══ Supplied data ══
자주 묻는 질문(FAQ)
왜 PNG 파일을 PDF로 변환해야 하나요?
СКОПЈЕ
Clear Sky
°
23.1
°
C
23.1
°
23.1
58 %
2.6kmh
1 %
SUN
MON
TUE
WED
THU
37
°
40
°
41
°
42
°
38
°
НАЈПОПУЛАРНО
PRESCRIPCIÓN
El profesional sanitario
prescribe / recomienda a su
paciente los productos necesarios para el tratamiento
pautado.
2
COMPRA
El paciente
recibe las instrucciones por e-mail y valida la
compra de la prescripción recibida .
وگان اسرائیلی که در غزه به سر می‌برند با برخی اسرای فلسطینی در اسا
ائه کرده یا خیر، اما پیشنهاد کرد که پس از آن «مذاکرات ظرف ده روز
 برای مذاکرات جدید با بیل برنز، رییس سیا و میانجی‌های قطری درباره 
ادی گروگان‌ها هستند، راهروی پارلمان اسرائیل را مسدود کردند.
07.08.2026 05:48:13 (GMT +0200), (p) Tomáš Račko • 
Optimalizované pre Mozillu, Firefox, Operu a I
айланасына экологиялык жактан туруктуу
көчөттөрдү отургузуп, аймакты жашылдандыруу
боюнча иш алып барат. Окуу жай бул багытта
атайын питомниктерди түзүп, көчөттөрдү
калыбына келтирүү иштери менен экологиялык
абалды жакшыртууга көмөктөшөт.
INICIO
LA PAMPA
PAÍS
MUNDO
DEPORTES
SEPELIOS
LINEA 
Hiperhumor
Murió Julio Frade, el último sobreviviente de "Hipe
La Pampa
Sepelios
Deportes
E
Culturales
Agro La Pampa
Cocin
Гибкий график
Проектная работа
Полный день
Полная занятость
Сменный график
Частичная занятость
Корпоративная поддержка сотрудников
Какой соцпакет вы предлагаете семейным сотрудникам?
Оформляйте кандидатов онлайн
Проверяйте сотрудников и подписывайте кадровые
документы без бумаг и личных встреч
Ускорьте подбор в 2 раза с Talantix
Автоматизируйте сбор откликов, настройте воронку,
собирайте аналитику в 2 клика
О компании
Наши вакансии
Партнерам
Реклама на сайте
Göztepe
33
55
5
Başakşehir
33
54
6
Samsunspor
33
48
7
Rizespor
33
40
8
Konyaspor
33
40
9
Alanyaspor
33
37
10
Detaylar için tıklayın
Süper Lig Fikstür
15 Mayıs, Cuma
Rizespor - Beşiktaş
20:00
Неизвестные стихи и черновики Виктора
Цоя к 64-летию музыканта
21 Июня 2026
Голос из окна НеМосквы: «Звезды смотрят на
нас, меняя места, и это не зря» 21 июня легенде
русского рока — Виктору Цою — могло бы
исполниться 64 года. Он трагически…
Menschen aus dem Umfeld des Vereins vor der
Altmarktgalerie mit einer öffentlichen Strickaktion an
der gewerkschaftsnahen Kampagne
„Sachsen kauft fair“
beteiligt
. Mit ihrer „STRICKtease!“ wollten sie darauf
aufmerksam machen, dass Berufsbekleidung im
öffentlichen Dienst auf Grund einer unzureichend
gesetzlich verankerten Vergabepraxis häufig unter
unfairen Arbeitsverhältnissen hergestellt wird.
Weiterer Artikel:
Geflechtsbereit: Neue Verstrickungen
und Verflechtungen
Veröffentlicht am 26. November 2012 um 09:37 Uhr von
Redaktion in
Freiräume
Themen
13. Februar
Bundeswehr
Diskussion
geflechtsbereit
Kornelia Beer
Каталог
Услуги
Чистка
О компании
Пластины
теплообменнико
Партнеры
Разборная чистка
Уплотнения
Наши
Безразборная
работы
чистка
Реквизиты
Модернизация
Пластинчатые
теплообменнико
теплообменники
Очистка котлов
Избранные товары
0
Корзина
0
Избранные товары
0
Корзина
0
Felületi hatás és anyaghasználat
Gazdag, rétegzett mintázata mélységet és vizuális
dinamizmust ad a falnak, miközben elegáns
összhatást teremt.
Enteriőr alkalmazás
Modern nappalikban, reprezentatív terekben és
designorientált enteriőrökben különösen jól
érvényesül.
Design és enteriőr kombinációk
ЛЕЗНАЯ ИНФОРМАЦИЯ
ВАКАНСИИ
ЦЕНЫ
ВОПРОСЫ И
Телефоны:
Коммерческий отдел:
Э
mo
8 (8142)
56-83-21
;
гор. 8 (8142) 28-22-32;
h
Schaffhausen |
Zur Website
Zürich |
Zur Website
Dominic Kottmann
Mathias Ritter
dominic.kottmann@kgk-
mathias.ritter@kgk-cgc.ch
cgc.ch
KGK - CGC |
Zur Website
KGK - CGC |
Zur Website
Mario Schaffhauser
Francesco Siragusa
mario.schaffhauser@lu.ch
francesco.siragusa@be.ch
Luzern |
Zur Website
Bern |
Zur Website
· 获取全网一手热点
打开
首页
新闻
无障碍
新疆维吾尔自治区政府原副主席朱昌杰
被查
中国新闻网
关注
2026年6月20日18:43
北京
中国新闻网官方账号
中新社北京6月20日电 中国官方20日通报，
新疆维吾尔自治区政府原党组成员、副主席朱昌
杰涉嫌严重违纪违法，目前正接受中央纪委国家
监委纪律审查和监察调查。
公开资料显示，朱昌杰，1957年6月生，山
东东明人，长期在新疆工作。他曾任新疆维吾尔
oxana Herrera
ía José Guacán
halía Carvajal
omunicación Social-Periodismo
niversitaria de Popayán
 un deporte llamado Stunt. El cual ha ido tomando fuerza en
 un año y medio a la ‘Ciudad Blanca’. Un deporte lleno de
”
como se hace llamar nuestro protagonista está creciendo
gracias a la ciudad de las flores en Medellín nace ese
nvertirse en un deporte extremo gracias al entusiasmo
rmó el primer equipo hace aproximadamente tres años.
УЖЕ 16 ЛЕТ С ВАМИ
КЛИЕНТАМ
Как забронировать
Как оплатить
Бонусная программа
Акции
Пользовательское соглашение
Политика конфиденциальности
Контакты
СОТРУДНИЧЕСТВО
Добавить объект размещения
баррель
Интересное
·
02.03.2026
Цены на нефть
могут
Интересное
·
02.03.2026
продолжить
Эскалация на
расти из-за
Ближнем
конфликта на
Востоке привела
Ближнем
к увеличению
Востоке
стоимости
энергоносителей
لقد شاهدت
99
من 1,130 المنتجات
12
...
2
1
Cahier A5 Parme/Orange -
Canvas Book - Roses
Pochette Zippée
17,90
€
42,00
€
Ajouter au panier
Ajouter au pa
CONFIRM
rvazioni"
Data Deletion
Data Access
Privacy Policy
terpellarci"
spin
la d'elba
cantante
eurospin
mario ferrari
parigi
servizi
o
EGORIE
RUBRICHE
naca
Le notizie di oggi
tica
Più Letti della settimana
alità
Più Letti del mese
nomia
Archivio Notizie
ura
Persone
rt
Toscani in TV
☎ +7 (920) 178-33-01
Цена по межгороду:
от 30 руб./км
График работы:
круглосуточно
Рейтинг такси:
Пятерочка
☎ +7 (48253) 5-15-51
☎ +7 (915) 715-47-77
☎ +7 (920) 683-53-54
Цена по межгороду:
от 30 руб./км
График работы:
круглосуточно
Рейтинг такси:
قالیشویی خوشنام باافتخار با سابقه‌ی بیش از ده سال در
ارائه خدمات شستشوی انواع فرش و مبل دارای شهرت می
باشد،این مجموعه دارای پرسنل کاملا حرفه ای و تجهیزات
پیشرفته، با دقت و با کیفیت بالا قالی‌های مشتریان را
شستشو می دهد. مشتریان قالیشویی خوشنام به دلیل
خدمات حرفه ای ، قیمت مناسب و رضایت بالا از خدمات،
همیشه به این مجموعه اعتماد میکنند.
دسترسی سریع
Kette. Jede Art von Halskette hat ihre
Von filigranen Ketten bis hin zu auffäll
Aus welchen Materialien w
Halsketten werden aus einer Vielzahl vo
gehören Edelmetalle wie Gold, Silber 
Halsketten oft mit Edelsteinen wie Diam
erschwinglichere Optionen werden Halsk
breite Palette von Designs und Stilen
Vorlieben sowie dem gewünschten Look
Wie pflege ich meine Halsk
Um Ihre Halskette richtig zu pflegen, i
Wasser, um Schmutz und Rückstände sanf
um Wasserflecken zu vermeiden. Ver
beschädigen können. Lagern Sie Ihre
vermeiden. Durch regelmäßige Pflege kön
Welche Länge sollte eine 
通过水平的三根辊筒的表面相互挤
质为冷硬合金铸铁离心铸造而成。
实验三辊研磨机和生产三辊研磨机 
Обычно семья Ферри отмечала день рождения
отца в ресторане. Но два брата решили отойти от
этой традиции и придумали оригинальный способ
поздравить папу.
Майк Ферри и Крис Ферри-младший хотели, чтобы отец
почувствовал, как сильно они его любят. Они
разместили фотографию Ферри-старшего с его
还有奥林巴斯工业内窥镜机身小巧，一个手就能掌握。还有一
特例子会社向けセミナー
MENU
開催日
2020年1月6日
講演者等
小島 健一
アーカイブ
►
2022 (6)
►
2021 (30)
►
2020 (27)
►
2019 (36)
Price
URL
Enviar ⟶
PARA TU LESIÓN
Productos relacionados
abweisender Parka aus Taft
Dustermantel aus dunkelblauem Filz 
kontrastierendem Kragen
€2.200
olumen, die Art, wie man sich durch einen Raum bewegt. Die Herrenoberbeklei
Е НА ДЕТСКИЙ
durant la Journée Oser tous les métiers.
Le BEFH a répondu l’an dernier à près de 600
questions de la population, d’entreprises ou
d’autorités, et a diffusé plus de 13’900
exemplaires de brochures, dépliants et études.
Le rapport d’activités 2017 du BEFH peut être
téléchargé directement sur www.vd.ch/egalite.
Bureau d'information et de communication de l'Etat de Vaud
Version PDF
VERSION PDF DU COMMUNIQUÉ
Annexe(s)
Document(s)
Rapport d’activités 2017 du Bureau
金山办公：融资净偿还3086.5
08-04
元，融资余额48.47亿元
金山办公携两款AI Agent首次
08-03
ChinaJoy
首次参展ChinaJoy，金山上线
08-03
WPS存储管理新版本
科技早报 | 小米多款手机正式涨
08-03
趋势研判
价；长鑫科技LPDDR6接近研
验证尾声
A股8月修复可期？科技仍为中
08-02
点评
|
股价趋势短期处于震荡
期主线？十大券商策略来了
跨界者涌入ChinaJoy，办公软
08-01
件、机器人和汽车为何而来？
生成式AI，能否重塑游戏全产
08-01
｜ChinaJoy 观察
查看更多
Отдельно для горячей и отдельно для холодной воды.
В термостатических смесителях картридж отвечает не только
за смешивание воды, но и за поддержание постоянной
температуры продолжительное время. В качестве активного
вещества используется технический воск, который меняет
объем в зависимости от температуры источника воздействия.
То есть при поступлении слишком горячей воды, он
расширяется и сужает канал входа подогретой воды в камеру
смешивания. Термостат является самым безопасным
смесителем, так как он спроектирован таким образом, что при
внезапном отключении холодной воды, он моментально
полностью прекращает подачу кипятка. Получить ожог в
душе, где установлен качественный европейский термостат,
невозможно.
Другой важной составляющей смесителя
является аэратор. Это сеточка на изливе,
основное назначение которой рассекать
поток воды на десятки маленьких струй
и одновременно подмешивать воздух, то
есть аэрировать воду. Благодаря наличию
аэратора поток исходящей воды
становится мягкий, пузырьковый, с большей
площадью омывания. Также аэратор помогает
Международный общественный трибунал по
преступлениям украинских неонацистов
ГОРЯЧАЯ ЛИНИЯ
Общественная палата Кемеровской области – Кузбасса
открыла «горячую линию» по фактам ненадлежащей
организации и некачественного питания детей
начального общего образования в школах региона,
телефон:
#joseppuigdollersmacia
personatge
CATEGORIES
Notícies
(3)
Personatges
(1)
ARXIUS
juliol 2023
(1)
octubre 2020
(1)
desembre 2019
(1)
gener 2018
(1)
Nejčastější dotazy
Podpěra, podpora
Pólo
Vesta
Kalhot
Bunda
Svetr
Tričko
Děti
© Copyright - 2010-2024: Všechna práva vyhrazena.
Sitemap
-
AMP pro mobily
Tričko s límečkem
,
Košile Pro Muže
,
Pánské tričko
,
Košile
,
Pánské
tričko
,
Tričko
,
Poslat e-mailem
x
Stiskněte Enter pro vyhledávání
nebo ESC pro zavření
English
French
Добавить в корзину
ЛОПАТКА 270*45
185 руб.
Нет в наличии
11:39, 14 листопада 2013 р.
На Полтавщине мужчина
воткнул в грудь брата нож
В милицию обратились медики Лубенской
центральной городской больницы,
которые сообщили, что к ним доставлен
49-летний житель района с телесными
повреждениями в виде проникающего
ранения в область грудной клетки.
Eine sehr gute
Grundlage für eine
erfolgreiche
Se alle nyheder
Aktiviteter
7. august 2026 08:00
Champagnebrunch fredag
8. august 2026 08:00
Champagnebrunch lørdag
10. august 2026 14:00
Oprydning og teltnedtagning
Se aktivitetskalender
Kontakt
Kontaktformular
═══
Exercise description: Above are the entries. Copy exactly the part that opens with the line containing "Archivio Notizie" and closes with the line containing "Document(s)", and no more.

Solved problem:
Archivio Notizie
ura
Persone
rt
Toscani in TV
☎ +7 (920) 178-33-01
Цена по межгороду:
от 30 руб./км
График работы:
круглосуточно
Рейтинг такси:
Пятерочка
☎ +7 (48253) 5-15-51
☎ +7 (915) 715-47-77
☎ +7 (920) 683-53-54
Цена по межгороду:
от 30 руб./км
График работы:
круглосуточно
Рейтинг такси:
قالیشویی خوشنام باافتخار با سابقه‌ی بیش از ده سال در
ارائه خدمات شستشوی انواع فرش و مبل دارای شهرت می
باشد،این مجموعه دارای پرسنل کاملا حرفه ای و تجهیزات
پیشرفته، با دقت و با کیفیت بالا قالی‌های مشتریان را
شستشو می دهد. مشتریان قالیشویی خوشنام به دلیل
خدمات حرفه ای ، قیمت مناسب و رضایت بالا از خدمات،
همیشه به این مجموعه اعتماد میکنند.
دسترسی سریع
Kette. Jede Art von Halskette hat ihre
Von filigranen Ketten bis hin zu auffäll
Aus welchen Materialien w
Halsketten werden aus einer Vielzahl vo
gehören Edelmetalle wie Gold, Silber 
Halsketten oft mit Edelsteinen wie Diam
erschwinglichere Optionen werden Halsk
breite Palette von Designs und Stilen
Vorlieben sowie dem gewünschten Look
Wie pflege ich meine Halsk
Um Ihre Halskette richtig zu pflegen, i
Wasser, um Schmutz und Rückstände sanf
um Wasserflecken zu vermeiden. Ver
beschädigen können. Lagern Sie Ihre
vermeiden. Durch regelmäßige Pflege kön
Welche Länge sollte eine 
通过水平的三根辊筒的表面相互挤
质为冷硬合金铸铁离心铸造而成。
实验三辊研磨机和生产三辊研磨机 
Обычно семья Ферри отмечала день рождения
отца в ресторане. Но два брата решили отойти от
этой традиции и придумали оригинальный способ
поздравить папу.
Майк Ферри и Крис Ферри-младший хотели, чтобы отец
почувствовал, как сильно они его любят. Они
разместили фотографию Ферри-старшего с его
还有奥林巴斯工业内窥镜机身小巧，一个手就能掌握。还有一
特例子会社向けセミナー
MENU
開催日
2020年1月6日
講演者等
小島 健一
アーカイブ
►
2022 (6)
►
2021 (30)
►
2020 (27)
►
2019 (36)
Price
URL
Enviar ⟶
PARA TU LESIÓN
Productos relacionados
abweisender Parka aus Taft
Dustermantel aus dunkelblauem Filz 
kontrastierendem Kragen
€2.200
olumen, die Art, wie man sich durch einen Raum bewegt. Die Herrenoberbeklei
Е НА ДЕТСКИЙ
durant la Journée Oser tous les métiers.
Le BEFH a répondu l’an dernier à près de 600
questions de la population, d’entreprises ou
d’autorités, et a diffusé plus de 13’900
exemplaires de brochures, dépliants et études.
Le rapport d’activités 2017 du BEFH peut être
téléchargé directement sur www.vd.ch/egalite.
Bureau d'information et de communication de l'Etat de Vaud
Version PDF
VERSION PDF DU COMMUNIQUÉ
Annexe(s)
Document(s)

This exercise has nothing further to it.